Amirani smiles. “I hope that works. I’ll see if we can’t lock them up for it, at least for a couple days. I might be able to keep them off your trail.” He stops and cocks his head, regarding me. “Where’d you find this guy?” he asks Cid.
“Find him?” Cid snorts. “This damn stray found me.”
It doesn’t look like the guards at Dendra have stolen any of my stuff.
We’d climbed the trunk of one tree and walked up through a hollowed out root to get to the Northern Lethe. We’d left as quickly as possible, not wanting to be followed by the Order or be caught by a guard with Aiden.
The caves surrounding this river are completely natural in formation, and the lighting is very dim. Even so, the waters are wide, slow and shallow, allowing us to continue poling our way toward the Erebus.
“Keith’s like a damn bad habit,” Q says from the back of the gondola.
“He knows,” I say.
“Knows what?”
“Everything.” I pause while Q brings us around a rock, noticing that everyone, even Aiden, is listening to me. “What we’re doing. Where we’re going. The state that Aiden’s in.”
Q frowns. “That’s impossible.”
“Can you think of anything else that would explain how he’s been able to follow us so closely? He even beat us to Dendra. Unless he knows a faster route than we do, he must have taken his men straight from the Pole to Dendra even before we saw Nebuchadnezzar.”
El Cid says nothing, but her eyes are on me and me alone. Her lips are slightly parted. Suddenly, for some reason I can’t quite explain, I feel nervous.
Q shakes his head. “He’s not psychic, Cris. It has to be luck. Maybe they know a faster way or heard from the Pole natives that we were going down the river.”
El Cid is still looking at me, and I think her cheeks are slightly flushed.
“Durgan,” I say.
Q’s eyes narrow, and he looks at me for a moment before returning his attention to the river. “Who?”
“You said there was a wight with Keith. I know who it is. It’s Durgan. He’s one of, well, was one of the Archdevil’s wights. I never killed him. He’d know exactly what state Aiden is in.”
“But to anticipate our travel to Dendra,” Q says, “he’d have to know more than that. He’d have to know our solution. And unless that Creature or Jeeves is talking—”

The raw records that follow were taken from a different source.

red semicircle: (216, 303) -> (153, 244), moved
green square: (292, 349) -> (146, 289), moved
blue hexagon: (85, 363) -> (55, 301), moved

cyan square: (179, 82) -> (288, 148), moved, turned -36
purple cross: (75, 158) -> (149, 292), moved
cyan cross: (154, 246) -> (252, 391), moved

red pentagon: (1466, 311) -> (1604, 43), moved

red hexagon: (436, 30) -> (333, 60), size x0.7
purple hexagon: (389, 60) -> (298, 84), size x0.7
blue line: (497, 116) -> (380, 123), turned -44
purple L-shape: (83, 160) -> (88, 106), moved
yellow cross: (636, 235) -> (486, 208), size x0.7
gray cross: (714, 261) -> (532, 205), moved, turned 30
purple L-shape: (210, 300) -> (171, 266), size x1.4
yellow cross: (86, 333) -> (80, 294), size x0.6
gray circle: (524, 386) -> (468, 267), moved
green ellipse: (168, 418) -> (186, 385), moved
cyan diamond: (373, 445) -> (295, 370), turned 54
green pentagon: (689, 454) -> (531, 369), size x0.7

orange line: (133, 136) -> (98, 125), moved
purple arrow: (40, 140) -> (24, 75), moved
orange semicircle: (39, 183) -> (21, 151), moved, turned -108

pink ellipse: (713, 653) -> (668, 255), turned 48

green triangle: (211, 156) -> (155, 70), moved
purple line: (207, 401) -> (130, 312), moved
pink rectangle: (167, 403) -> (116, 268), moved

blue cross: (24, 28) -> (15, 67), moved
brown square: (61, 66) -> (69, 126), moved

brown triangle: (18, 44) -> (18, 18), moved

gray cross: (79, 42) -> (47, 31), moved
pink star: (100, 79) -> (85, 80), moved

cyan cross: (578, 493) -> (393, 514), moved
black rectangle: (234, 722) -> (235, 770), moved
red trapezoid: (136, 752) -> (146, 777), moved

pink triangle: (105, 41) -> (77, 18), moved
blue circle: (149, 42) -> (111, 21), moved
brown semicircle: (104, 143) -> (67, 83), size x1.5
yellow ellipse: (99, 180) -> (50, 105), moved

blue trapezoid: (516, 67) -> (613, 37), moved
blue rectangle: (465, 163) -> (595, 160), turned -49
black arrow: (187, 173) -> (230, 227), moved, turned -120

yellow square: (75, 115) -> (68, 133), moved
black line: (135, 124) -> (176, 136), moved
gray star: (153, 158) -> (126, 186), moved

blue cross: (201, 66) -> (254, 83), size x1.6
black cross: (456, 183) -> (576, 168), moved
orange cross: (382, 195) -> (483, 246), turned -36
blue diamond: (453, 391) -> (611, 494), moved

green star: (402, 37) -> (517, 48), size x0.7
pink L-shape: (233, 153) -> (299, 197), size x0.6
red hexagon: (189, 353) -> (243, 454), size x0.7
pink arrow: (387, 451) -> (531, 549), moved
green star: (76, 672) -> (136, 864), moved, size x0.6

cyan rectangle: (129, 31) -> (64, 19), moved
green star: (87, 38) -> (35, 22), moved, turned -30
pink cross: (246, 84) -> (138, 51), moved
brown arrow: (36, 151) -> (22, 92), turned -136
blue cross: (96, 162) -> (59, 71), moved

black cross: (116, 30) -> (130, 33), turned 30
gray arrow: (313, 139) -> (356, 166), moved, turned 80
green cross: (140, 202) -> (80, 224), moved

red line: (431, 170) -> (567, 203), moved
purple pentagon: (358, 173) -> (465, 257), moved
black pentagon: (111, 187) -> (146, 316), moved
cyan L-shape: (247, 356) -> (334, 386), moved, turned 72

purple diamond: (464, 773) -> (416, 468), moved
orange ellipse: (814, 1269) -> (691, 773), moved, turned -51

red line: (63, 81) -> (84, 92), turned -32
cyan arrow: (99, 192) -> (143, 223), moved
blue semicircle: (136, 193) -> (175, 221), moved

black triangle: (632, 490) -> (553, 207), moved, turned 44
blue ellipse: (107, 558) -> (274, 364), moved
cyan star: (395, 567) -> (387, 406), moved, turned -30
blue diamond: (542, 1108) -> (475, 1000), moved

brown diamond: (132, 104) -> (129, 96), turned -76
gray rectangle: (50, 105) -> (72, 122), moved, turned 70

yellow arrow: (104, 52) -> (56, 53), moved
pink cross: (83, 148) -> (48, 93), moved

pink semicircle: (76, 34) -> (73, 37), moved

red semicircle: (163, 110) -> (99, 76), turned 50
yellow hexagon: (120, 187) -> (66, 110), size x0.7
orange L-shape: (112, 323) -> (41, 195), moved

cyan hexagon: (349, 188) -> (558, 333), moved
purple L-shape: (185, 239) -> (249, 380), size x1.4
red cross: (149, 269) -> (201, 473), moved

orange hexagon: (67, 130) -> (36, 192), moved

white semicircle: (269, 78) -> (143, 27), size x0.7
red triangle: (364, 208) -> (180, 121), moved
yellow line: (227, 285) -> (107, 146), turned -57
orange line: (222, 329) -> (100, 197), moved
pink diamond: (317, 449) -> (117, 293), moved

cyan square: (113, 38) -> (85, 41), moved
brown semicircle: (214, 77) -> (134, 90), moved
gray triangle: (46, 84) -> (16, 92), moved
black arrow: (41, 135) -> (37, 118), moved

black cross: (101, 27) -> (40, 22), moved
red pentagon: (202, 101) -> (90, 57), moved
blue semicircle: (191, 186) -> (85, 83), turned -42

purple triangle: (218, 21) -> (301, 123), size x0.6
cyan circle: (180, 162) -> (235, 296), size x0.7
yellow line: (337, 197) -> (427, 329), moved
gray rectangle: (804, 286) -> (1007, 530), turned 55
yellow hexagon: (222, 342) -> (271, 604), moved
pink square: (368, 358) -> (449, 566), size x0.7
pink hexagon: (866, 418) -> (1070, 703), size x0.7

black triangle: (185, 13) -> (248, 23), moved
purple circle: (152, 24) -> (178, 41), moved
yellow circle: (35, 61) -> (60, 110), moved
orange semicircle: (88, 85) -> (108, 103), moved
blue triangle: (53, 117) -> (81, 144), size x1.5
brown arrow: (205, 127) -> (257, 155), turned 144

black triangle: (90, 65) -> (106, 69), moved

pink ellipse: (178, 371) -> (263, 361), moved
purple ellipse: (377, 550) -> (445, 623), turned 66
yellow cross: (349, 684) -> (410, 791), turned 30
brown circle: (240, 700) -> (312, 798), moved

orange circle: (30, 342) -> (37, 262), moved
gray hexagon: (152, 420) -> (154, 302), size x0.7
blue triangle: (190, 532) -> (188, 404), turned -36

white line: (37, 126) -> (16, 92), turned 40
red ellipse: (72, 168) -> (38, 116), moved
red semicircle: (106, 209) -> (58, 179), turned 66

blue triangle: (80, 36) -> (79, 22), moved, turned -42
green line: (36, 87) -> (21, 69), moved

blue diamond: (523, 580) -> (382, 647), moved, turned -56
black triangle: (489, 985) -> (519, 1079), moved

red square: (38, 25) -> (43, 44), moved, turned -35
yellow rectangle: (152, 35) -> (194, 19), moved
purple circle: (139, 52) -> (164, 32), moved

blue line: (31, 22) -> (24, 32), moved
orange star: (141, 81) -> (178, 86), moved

“Hansel,” Nebuchadnezzar corrects.
“Whatever,” Q says, annoyed. “So unless that Creature or Jeeves is talking, there’s no way they’d know we’re headed to the Erebus.”
“I’m not so sure,” Cid’s voice is soft, but we all shut up and look to her. “The Order is deeply connected to the City of Blood and Stone. Lucreas Crassus has been a key player in both. It’s possible that Keith knows enough about wights, with the help of Durgan, to have guessed our next move.”